◆ TASK ITEM: Only certain lines below are wanted: those starting at the line containing "Лодка надувная Sport-Boat L 300LS +" and ending at the line containing "моторы Mercury (797, 2221)", both included, each retyped exactly.

◆ MATERIAL FOR THIS TASK:
————————
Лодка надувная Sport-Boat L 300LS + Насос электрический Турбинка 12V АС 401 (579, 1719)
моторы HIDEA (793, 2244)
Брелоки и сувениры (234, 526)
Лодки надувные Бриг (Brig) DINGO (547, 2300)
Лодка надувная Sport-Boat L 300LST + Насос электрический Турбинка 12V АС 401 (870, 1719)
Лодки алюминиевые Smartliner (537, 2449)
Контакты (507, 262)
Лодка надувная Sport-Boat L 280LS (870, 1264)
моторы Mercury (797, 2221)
————————
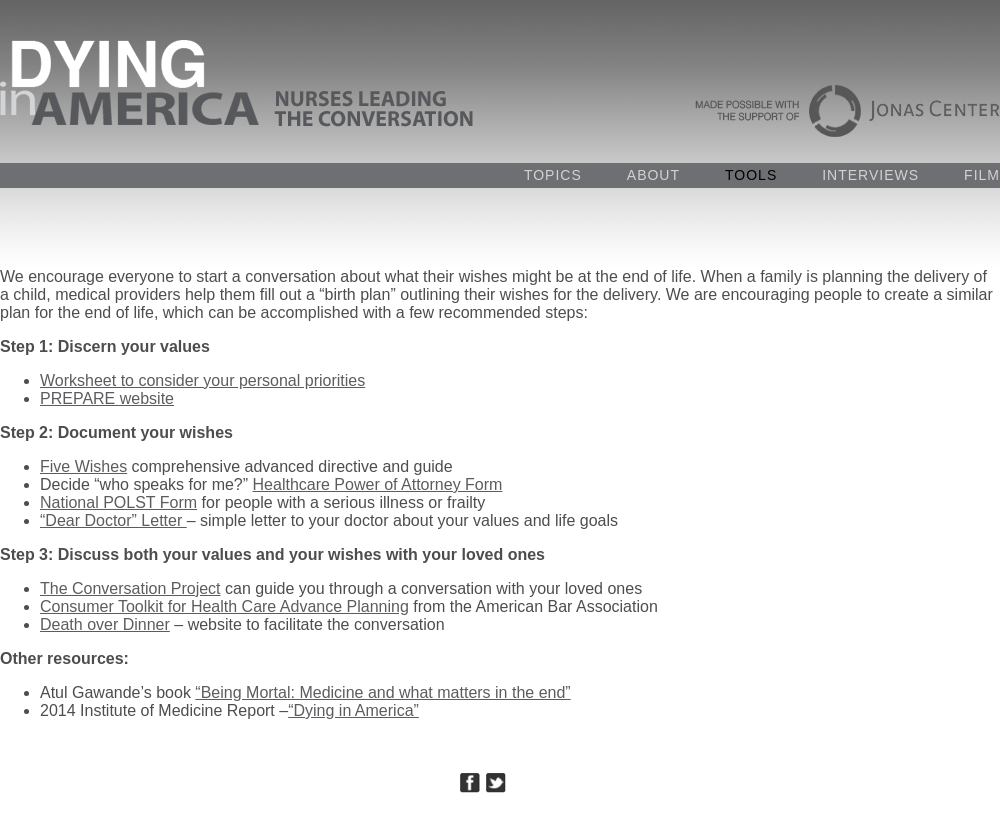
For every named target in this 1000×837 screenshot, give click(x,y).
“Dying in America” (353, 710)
————————
◆ ANSWER BOX:
Лодка надувная Sport-Boat L 300LS + Насос электрический Турбинка 12V АС 401 (579, 1719)
моторы HIDEA (793, 2244)
Брелоки и сувениры (234, 526)
Лодки надувные Бриг (Brig) DINGO (547, 2300)
Лодка надувная Sport-Boat L 300LST + Насос электрический Турбинка 12V АС 401 (870, 1719)
Лодки алюминиевые Smartliner (537, 2449)
Контакты (507, 262)
Лодка надувная Sport-Boat L 280LS (870, 1264)
моторы Mercury (797, 2221)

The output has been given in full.